Task requirements —
How many lines in the data below contain the string "this"? Answer with the number only.

Listed entries —
- - -
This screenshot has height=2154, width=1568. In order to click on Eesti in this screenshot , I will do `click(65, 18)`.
- - -
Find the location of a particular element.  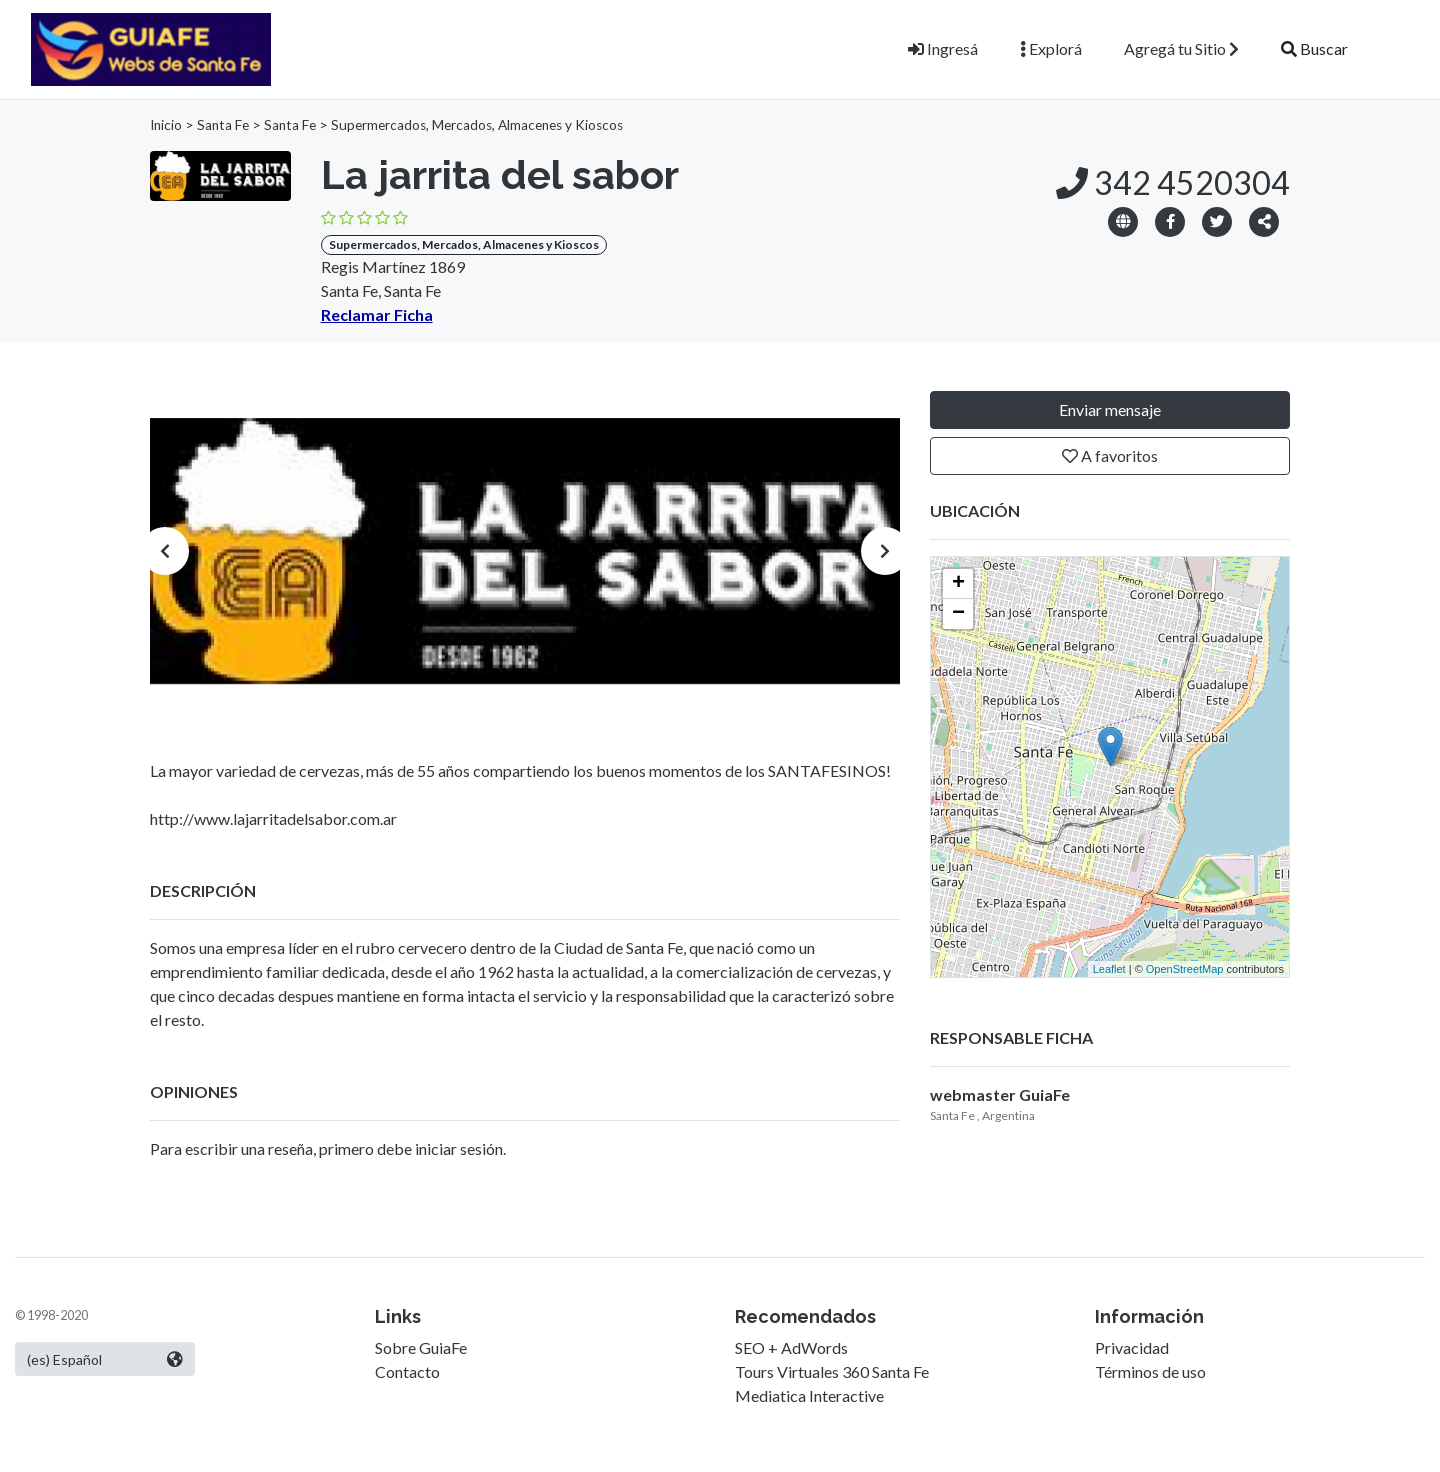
- - -
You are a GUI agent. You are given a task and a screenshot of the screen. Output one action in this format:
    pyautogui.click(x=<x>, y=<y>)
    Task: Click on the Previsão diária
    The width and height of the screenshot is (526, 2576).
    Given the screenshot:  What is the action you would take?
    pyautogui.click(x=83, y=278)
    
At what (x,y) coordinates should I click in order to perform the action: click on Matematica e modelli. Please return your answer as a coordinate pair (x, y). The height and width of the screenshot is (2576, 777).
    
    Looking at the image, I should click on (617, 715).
- - -
Your solution —
2